Page images and extracted text

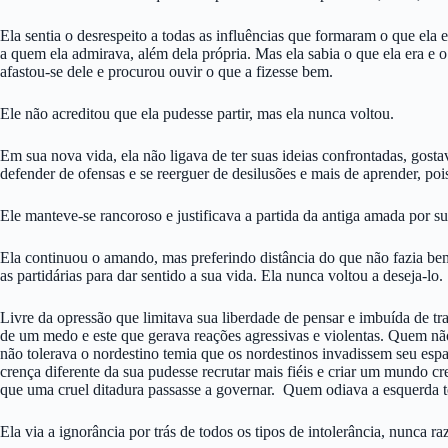
Ela sentia o desrespeito a todas as influências que formaram o que ela
a quem ela admirava, além dela própria. Mas ela sabia o que ela era e o
afastou-se dele e procurou ouvir o que a fizesse bem.
Ele não acreditou que ela pudesse partir, mas ela nunca voltou.
Em sua nova vida, ela não ligava de ter suas ideias confrontadas, gost
defender de ofensas e se reerguer de desilusões e mais de aprender, pois
Ele manteve-se rancoroso e justificava a partida da antiga amada por su
Ela continuou o amando, mas preferindo distância do que não fazia bem.
as partidárias para dar sentido a sua vida. Ela nunca voltou a deseja-lo.
Livre da opressão que limitava sua liberdade de pensar e imbuída de tra
de um medo e este que gerava reações agressivas e violentas. Quem n
não tolerava o nordestino temia que os nordestinos invadissem seu esp
crença diferente da sua pudesse recrutar mais fiéis e criar um mundo 
que uma cruel ditadura passasse a governar. Quem odiava a esquerda t
Ela via a ignorância por trás de todos os tipos de intolerância, nunca r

- [BRIEF] Leaving images out, please output every line of the data exactly.

- [EXERCISE SOLUTION]
Ela sentia o desrespeito a todas as influências que formaram o que ela
a quem ela admirava, além dela própria. Mas ela sabia o que ela era e o
afastou-se dele e procurou ouvir o que a fizesse bem.
Ele não acreditou que ela pudesse partir, mas ela nunca voltou.
Em sua nova vida, ela não ligava de ter suas ideias confrontadas, gost
defender de ofensas e se reerguer de desilusões e mais de aprender, pois
Ele manteve-se rancoroso e justificava a partida da antiga amada por su
Ela continuou o amando, mas preferindo distância do que não fazia bem.
as partidárias para dar sentido a sua vida. Ela nunca voltou a deseja-lo.
Livre da opressão que limitava sua liberdade de pensar e imbuída de tra
de um medo e este que gerava reações agressivas e violentas. Quem n
não tolerava o nordestino temia que os nordestinos invadissem seu esp
crença diferente da sua pudesse recrutar mais fiéis e criar um mundo 
que uma cruel ditadura passasse a governar. Quem odiava a esquerda t
Ela via a ignorância por trás de todos os tipos de intolerância, nunca r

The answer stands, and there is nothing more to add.